Nuvia believes (and I agree) that this obsession with peak frequency is idiotic and ruins every aspect of the chip design. (I've explained why elsewhere.) What they will sell you is a chip that runs all cores at peak performance all the time, not a marketing gimmick.
So, yes, you won't be able to goose the core from 3W normal power to 65W peak normal power under weird rare circumstances. In return, you'll get predictable performance, and a CPU upgrade every year or two rather than Intel's design machine that's ground to a halt because of the complexity of the circuits it's trying to design, coupled with a design flow that's unable to be too automated...
name99 - Tuesday, August 11, 2020 - link
If the US isn't willing to bankroll them, I suspect China will be more than happy to...
PeachNCream - Tuesday, August 11, 2020 - link
It's always good to have another competitor in a market where there are far too few participants, but until a finished or nearly finished product is available for third party testing, there is nothing much to say.
andrewaggb - Tuesday, August 11, 2020 - link
It would be great if they can release something that lives up to their claims in a timeframe that's relevant. The graphs are pretty meaningless until we can verify them ourselves. That said... if they can legit can improve IPC by 50% for mixed/general workloads that's pretty huge. Apple's been heading that way but seems unwilling to sell CPU's to the general market.
FreckledTrout - Tuesday, August 11, 2020 - link
That is some rather bold claims and frankly I am very skeptical. I am skeptical on comparing to low power cores. I would gladly be surprised but I think we are looking at marketing more than anything. Feels like someone needs additional funding.
Quantumz0d - Tuesday, August 11, 2020 - link
What is that graph lol. Put forth a proper HW silicon in the hands of Phoronix and STH then we can talk until then it's all BS, also GB5 ? double lol.
Quantumz0d - Tuesday, August 11, 2020 - link
Headline is also misleading. Says "Zen 2" but lists out 4700U in the article only, it looks like as if this magical unicorn is going to destroy AMD Zen 2 uArch.
name99 - Tuesday, August 11, 2020 - link
There you are:
https://browser.geekbench.com/processor-benchmarks

Doesn't change the overall point!
You do realize Nuvia considers this Intel/AMD rivalry to be silly nonsense, two dinosaurs fighting while they both ignore the asteroid heading towards them!?!

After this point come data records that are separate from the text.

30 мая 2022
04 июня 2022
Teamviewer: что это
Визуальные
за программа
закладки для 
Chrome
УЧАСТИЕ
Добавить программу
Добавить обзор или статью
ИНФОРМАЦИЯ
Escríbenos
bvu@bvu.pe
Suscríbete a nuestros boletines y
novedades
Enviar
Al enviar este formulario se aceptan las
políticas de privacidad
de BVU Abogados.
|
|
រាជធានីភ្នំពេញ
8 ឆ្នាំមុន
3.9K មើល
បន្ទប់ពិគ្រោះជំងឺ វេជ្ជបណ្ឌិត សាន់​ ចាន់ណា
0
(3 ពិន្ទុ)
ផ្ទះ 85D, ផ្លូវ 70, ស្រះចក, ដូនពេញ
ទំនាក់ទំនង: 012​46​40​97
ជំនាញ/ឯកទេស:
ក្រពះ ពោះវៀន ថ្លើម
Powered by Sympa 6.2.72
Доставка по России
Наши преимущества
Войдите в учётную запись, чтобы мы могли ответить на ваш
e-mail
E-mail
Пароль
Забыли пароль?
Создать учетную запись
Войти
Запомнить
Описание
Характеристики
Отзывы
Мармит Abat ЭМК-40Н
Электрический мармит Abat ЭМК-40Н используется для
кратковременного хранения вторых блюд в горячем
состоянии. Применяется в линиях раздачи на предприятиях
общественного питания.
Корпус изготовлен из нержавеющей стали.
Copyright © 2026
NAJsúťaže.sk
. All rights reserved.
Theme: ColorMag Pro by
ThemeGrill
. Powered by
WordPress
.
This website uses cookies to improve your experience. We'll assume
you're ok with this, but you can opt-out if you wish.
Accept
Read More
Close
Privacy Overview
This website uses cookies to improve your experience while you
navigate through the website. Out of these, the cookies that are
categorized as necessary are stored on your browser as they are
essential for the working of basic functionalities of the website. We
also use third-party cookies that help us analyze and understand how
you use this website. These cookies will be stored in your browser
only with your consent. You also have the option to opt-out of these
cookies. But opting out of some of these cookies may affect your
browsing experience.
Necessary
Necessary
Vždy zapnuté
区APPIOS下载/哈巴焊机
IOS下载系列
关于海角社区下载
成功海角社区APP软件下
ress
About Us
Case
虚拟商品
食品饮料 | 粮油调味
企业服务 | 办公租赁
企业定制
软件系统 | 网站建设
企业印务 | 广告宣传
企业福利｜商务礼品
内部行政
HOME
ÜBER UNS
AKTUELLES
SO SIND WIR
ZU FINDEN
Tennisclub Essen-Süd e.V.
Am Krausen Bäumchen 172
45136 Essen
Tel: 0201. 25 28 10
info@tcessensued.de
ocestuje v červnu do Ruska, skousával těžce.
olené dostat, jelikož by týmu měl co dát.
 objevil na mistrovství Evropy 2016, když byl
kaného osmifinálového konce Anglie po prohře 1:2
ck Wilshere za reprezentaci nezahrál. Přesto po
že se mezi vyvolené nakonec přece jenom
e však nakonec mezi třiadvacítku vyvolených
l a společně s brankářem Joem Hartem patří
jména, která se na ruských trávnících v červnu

The only curve that matters as far as Nuvia is concerned is Apple's curve and Apple's business plans. Apple pro's
- infrastructure: (testing, engineers, money)
- existing customers
But Apple con's
- now locked into a design flow, and it's always hard to throw that all away and say "let's try something completely different"
- it's harder for Apple than Nuvia (though not impossibly hard) to move to a new instruction set.

If we assume Nuvia start at Apple performance levels they can get a win of ~20% just by adding SVE2. Then another, what, 10%? by using ARMv9 rather than ARMv8. Then they get whatever you might expect Apple to get from a generational shift (20..25%), aided this year by the 5nm transition so an easy 10% speed boost and a whole lot of density boost.

Meanwhile Nuvia have the flexibility that's harder for Apple of going to a completely new pipeline. In particular Nuvia may feel that the time has finally arrived for implementing some sort of KIP (kilo-instruction pipeline). A number of these have been proposed over the past 20 years, and the idea has been successively refined. Apple COULD retrofit various pieces of such a pipeline to what they have today (for all I know they've already started doing this), but Nuvia can get their right away without bothering to retrofit.

Ultimately I think it's good news for Apple fans in that it will probably persuade Apple to be a little more daring than their natural inclinations (eg maybe set up an alternative team working on "aggressive core ideas"). Which benefits ARM who's goal seems to be "always two years behind Apple, no better but also no worse".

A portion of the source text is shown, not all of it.